Error to Circuit Court, Palm Beach County; C. E. Chillingworth Judge.

Action by Saul Rothkopf against Sam E. Nichols, a sole trader doing business under the firm name and style of Sam Nichols & Son for injuries allegedly sustained in a collision between an automobile and a truck, wherein judgment was entered for defendant. Order granting new trial, and defendant brings error.

Affirmed.

COUNSEL Blackwell & Walker, of Miami, for plaintiff in error.

Albert C. Fordham and Newman T. Miller, both of West Palm Beach, for defendant in error.

OPINION

BUFORD Justice.

The writ of error brings for review order granting new trial pursuant to judgment for defendant in a suit by a passenger in an automobile against the owner of a truck because of alleged injuries to the plaintiff caused by a collision between the automobile in which he was riding and defendant's truck on the highway.

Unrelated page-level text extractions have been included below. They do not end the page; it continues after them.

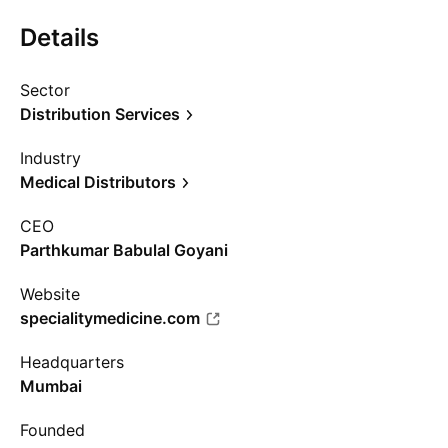
Details
Sector
Distribution Services
Industry
Medical Distributors
CEO
Parthkumar Babulal Goyani
Website
specialitymedicine.com
Headquarters
Mumbai
Founded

There may be found in the record some evidence that both the driver of the automobile and the driver of the truck were guilty of some negligence, but the learned Circuit Judge said in his order,

'From the evidence, it seems clear that the defendant was guilty of negligence. The apparent finding of the jury was to the effect that the defendant was not guilty of negligence, or that the plaintiff was guilty of contributory negligence or that both were guilty of negligence. This seems to be quite contrary to the manifest weight of the evidence. This plaintiff was a passenger in the automobile. There seems to be nothing about his conduct that should bar his recovery. Particularly is this so, upon such a clear showing of negligence on the part of the driver of the defendant's car, in turning a truck to the left on a public highway in front of approaching traffic, without any adequate warning, and apparently within sight of approaching traffic, which could have been observed in due time, had the defendant's driver looker ahead on the road before making the left-hand turn.'

We find that the record amply supports this finding.

Unless the negligence of the driver of the automobile was the sole proximate cause of the injury, the defendant, if guilty of any negligence contributing to the proximate cause of the injury, would be liable. See Feinstone v. Allison Hospital, 106 Fla. 302, 143 So. 251; Louisville,...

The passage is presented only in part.